METHODS: 28 C57BL/6 mice underwent suture implantation in the bilateral gluteal muscles: PEA (polymer 8-Phe-4)-coated suture was implanted in the right gluteal muscle, and non-coated, control suture was implanted in the left. Silk suture was used in half of the mice, while plain-gut was used in the other half. Animals were sacrificed after 3, 7, 14 and 28d and the bilateral gluteal muscles were harvested and processed for histology. Serial sections were taken along the axis of the suture track and stained with Hematoxylin & Eosin. The area of inflammation surrounding each suture was quantified and compared between groups.
RESULTS: PEA-coated sutures resulted in lower mean areas of inflammation than non-coated silk or plain-gut sutures at all time points. Furthermore, PEA-coated silk sutures resulted in a significantly decreased mean area of inflammation after 7 and 28d compared with non-coated silk controls (686,897μm2±99,646μm2 v. 2,095,447μm2±385,461μm2, p<0.002 and 157,585μm2±25,422μm2 v. 272,230μm2±40,156μm2, p<0.03, respectively). PEA-coated plain-gut suture resulted in a similar significant decrease in local inflammation at 14d (446,322±359,359μm2 v. 2,502,000μm2±462,461μm2, p<0.005).

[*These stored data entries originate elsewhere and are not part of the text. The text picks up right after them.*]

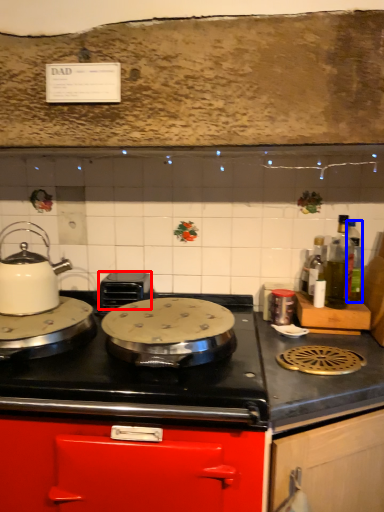 Question: Which point is further to the camera, appliance (highlighted by a red box) or bottle (highlighted by a blue box)?

Choices:
 (A) appliance
 (B) bottle

Answer: (A) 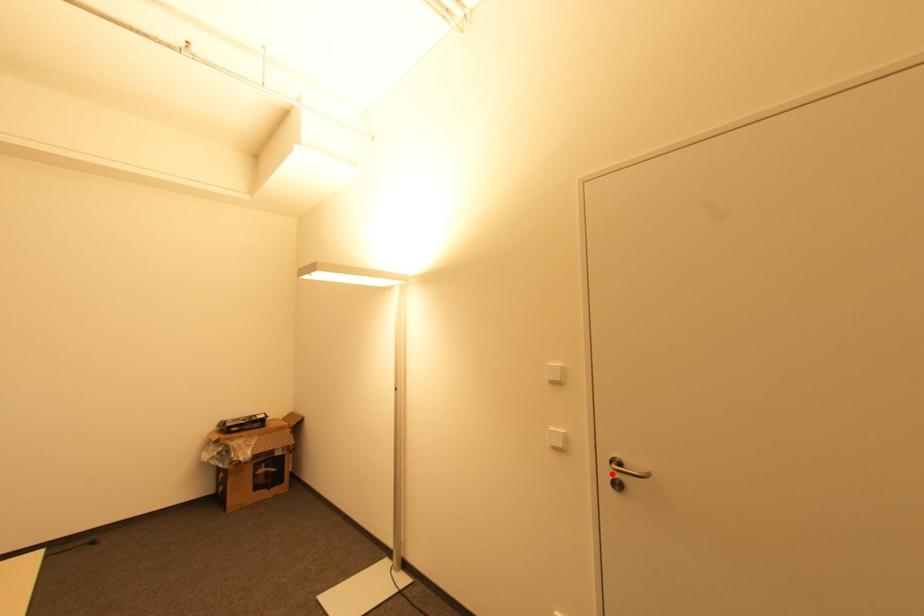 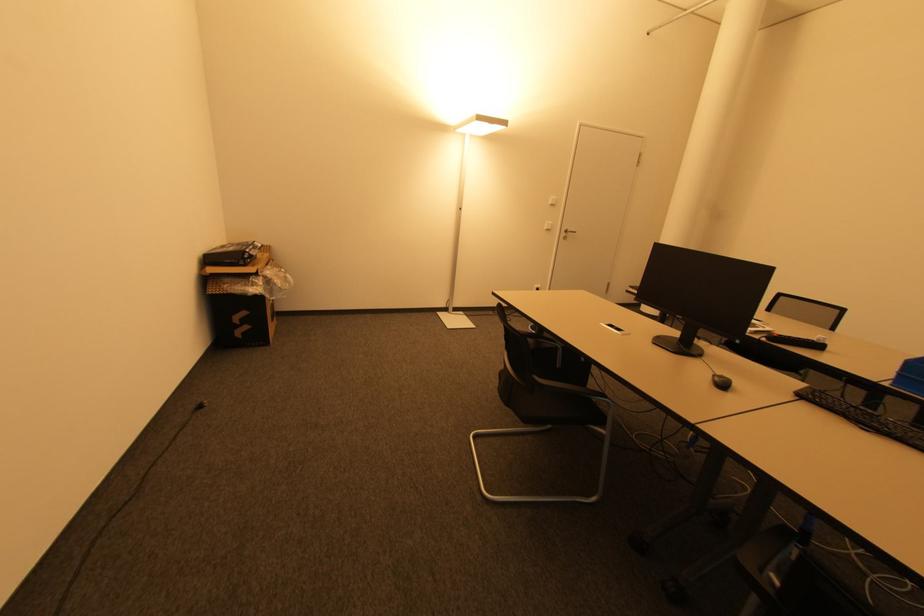 In the second image, find the point that corresponds to the highlighted location in the first image.

(565, 235) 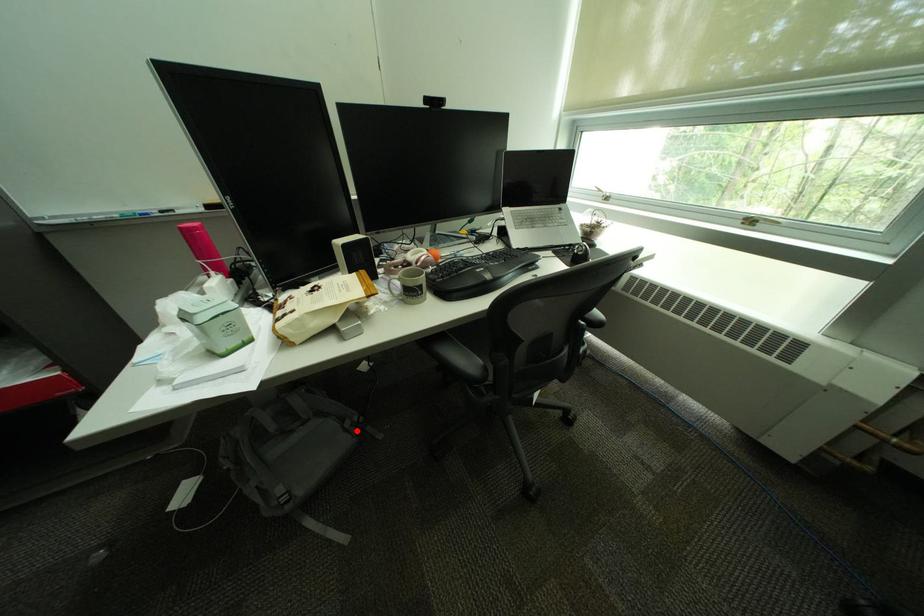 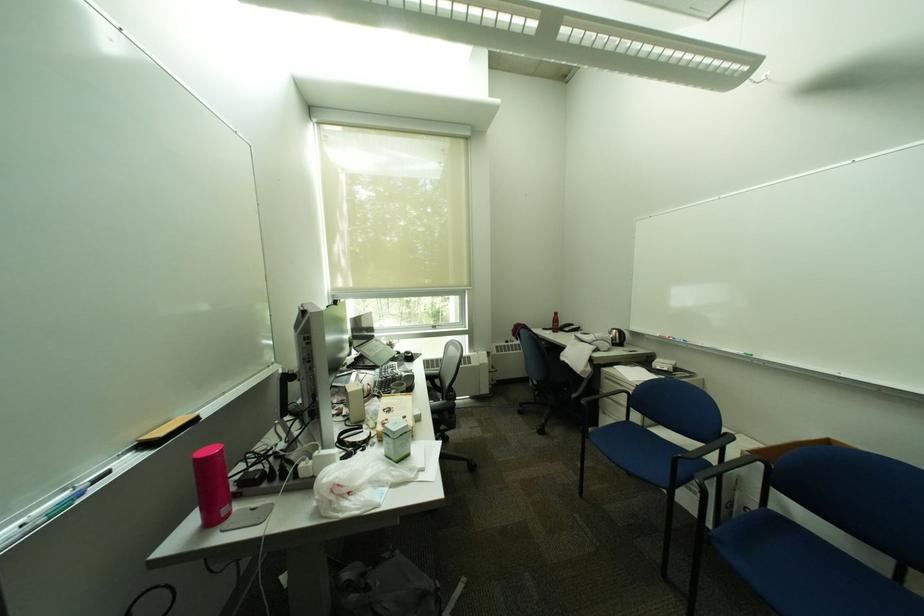 Question: I am providing you with two images of the same scene from different viewpoints. A red point is shown in image1. For the corresponding object point in image2, is it positioned nearer or farther from the camera?

Choices:
 (A) Nearer
 (B) Farther

Answer: (A) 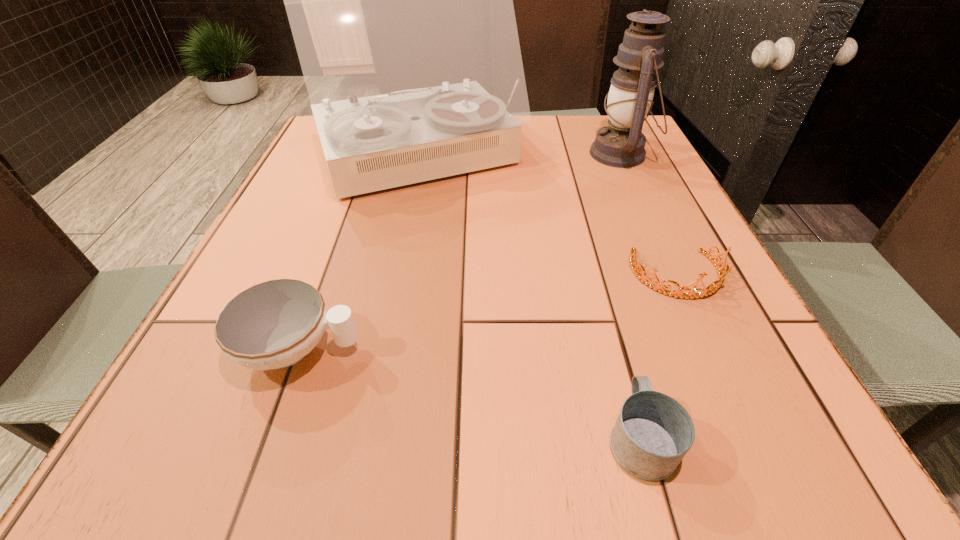 You are a GUI agent. You are given a task and a screenshot of the screen. Output one action in this format:
    pyautogui.click(x=<x>, y=<y>)
    Task: Click on the free point between the second nearest object and the third object from left to right
    Image resolution: width=960 pixels, height=540 pixels.
    Given the screenshot: What is the action you would take?
    pyautogui.click(x=469, y=393)

Find the location of a particular element. This screenshot has width=960, height=540. vacant area that lies between the third object from left to right and the record player is located at coordinates (530, 298).

Where is `vacant space that is in between the tiara and the chinaware`? This screenshot has height=540, width=960. vacant space that is in between the tiara and the chinaware is located at coordinates (489, 312).

Locate an element on the screen. vacant space in between the third object from right to left and the third farthest object is located at coordinates (659, 356).

Where is `free space between the tiara and the record player`? free space between the tiara and the record player is located at coordinates (548, 217).

Find the location of a particular element. The width and height of the screenshot is (960, 540). free space between the nearest object and the record player is located at coordinates (530, 298).

The image size is (960, 540). Identify the location of object that is the fourth closest to the chinaware. (621, 144).

Where is `object that is the closest to the third nearest object`? object that is the closest to the third nearest object is located at coordinates (653, 432).

Where is `free space in the image that satisfies the following two spatial constraints: 1. on the side with the handle of the chinaware; 2. on the side of the nearest object with the handle`? free space in the image that satisfies the following two spatial constraints: 1. on the side with the handle of the chinaware; 2. on the side of the nearest object with the handle is located at coordinates (268, 437).

Image resolution: width=960 pixels, height=540 pixels. Find the location of `free spot that satisfies the following two spatial constraints: 1. on the side of the mug with the handle; 2. on the left side of the fourth shortest object`. free spot that satisfies the following two spatial constraints: 1. on the side of the mug with the handle; 2. on the left side of the fourth shortest object is located at coordinates (564, 154). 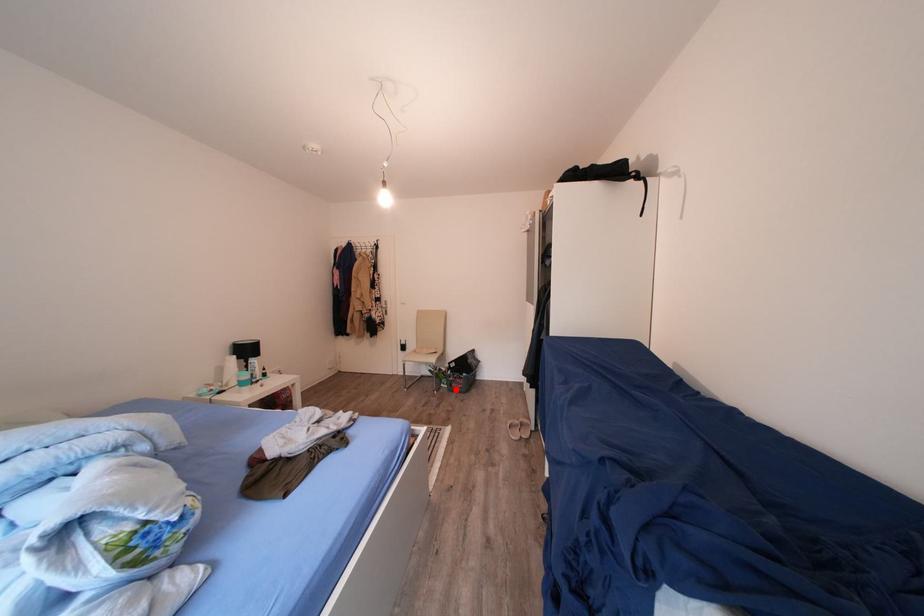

CONCLUSIONS: PEA-coating significantly decreases the immune response to plain-gut and silk sutures, materials typically associated with a robust inflammatory reaction. This reduction could potentially translate to a decrease in patient morbidity including hypertrophic scarring and granuloma formation. Although further study following longer timecourses of implantation are warranted prior to clinical use, suture modification via PEA-coating may be an important means to improve the biocompatibility of next-generation sutures.